Data records:
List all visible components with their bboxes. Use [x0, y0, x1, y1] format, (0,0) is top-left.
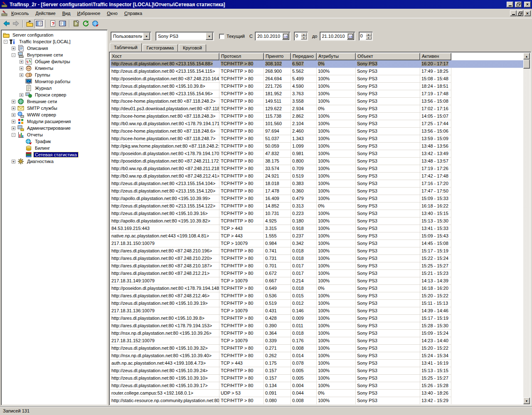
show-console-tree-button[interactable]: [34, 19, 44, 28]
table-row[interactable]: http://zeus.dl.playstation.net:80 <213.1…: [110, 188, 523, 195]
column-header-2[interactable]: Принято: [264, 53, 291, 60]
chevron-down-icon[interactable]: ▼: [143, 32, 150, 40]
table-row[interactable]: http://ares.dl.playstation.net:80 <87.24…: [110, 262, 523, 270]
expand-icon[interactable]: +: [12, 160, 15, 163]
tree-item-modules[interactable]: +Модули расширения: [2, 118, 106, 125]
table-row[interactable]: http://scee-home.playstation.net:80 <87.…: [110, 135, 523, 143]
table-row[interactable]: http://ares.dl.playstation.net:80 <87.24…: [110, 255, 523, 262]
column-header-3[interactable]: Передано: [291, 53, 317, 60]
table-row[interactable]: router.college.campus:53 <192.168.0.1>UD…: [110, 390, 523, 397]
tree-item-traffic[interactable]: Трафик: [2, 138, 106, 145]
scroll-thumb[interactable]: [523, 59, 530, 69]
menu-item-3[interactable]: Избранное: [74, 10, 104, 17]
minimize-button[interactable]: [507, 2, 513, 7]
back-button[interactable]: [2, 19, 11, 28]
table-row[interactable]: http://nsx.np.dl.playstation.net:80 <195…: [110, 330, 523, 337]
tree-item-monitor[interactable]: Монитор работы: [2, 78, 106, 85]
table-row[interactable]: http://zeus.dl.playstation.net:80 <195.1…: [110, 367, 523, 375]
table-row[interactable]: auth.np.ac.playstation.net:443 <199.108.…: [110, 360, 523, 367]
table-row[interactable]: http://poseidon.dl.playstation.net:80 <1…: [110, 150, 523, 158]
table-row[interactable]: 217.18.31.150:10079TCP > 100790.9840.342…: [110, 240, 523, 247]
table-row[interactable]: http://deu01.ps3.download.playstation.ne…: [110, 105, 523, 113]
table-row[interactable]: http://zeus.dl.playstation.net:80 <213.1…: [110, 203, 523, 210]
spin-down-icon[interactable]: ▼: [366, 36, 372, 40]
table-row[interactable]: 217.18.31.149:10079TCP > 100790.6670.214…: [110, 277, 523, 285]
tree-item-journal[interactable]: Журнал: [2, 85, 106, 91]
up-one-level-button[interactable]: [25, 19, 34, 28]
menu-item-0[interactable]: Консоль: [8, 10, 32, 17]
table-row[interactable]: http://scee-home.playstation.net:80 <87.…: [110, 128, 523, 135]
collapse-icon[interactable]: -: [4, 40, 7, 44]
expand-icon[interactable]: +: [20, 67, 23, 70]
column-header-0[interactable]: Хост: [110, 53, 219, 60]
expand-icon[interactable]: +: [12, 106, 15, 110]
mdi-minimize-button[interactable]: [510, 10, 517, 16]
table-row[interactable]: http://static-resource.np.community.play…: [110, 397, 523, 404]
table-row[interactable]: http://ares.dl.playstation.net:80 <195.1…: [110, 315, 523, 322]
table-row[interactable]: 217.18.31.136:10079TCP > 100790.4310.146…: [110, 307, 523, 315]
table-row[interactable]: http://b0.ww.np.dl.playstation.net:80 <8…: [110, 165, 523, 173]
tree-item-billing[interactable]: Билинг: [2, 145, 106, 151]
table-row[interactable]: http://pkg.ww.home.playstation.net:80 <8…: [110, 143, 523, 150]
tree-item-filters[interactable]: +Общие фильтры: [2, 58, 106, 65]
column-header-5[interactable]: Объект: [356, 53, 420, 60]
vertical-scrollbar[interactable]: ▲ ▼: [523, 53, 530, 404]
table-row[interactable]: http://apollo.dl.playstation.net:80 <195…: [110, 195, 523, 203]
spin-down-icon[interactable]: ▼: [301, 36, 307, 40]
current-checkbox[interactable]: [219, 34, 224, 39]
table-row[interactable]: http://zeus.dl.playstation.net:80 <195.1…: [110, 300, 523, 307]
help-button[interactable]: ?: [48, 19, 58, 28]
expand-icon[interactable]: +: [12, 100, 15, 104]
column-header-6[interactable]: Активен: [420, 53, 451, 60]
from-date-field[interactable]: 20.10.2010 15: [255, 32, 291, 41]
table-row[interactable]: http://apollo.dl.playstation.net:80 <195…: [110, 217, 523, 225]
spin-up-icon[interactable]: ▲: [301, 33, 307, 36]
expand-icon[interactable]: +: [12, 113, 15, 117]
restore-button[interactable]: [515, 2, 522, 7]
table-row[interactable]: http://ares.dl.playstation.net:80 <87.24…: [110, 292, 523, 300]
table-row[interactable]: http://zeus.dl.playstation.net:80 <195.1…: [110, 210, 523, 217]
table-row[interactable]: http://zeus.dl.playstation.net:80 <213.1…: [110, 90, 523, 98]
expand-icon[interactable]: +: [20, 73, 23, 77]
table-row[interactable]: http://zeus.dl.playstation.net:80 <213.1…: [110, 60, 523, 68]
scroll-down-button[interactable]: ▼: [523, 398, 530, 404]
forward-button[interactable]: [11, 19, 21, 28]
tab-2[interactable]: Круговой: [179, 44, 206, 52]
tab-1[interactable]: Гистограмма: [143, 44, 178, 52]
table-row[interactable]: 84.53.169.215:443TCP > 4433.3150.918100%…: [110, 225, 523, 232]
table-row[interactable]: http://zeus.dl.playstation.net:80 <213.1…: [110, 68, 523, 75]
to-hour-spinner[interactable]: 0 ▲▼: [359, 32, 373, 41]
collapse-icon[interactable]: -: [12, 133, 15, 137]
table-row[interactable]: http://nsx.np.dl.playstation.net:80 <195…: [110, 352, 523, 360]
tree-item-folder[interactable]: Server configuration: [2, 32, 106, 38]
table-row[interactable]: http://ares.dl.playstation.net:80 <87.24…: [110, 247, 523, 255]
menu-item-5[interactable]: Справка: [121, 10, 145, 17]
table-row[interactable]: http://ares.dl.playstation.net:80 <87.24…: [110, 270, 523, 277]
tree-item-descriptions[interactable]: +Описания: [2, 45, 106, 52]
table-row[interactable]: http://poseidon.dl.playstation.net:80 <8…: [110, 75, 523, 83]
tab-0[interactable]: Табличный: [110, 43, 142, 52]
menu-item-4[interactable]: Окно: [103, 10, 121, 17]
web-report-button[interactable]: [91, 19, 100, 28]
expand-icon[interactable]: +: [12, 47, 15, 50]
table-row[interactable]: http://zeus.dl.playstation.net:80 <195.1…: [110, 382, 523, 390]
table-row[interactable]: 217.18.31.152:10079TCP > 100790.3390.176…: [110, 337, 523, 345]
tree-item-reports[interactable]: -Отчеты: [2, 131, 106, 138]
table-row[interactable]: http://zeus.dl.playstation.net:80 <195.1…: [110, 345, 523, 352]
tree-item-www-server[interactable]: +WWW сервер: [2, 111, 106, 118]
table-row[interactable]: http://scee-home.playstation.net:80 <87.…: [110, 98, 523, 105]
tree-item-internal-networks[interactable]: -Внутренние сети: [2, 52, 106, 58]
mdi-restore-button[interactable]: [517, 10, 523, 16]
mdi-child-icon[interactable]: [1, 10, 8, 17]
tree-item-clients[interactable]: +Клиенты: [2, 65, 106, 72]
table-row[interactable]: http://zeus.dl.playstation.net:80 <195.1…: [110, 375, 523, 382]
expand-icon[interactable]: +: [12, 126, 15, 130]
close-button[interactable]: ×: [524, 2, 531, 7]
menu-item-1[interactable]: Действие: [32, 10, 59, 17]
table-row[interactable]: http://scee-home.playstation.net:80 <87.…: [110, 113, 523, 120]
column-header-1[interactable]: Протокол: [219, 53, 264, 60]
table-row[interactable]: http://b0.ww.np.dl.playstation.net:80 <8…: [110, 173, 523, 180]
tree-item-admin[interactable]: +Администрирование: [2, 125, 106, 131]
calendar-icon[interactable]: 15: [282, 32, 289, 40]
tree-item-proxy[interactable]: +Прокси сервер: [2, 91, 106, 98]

--

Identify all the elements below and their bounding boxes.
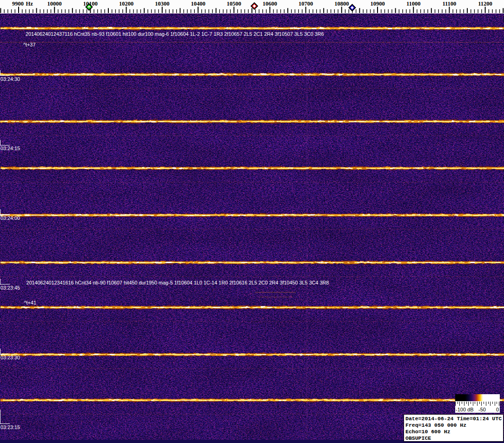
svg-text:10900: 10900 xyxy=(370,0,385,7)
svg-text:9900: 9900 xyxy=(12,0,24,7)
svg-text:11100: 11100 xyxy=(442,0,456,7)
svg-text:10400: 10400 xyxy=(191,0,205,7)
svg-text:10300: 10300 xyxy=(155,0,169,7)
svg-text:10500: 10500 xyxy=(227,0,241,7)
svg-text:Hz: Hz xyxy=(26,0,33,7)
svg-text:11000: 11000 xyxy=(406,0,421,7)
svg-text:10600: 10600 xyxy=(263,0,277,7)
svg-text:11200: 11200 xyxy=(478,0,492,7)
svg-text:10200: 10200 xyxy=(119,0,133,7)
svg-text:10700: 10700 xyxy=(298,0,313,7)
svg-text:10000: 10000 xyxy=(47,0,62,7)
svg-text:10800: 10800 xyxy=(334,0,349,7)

Work request: If a line in the records includes the string "button", copy it.

Solution for this problem:
show-console-tree-button[interactable]: [34, 19, 44, 28]
minimize-button[interactable]: [507, 2, 513, 7]
back-button[interactable]: [2, 19, 11, 28]
up-one-level-button[interactable]: [25, 19, 34, 28]
mdi-minimize-button[interactable]: [510, 10, 517, 16]
help-button[interactable]: ?: [48, 19, 58, 28]
restore-button[interactable]: [515, 2, 522, 7]
scroll-down-button[interactable]: ▼: [523, 398, 530, 404]
forward-button[interactable]: [11, 19, 21, 28]
web-report-button[interactable]: [91, 19, 100, 28]
mdi-restore-button[interactable]: [517, 10, 523, 16]
close-button[interactable]: ×: [524, 2, 531, 7]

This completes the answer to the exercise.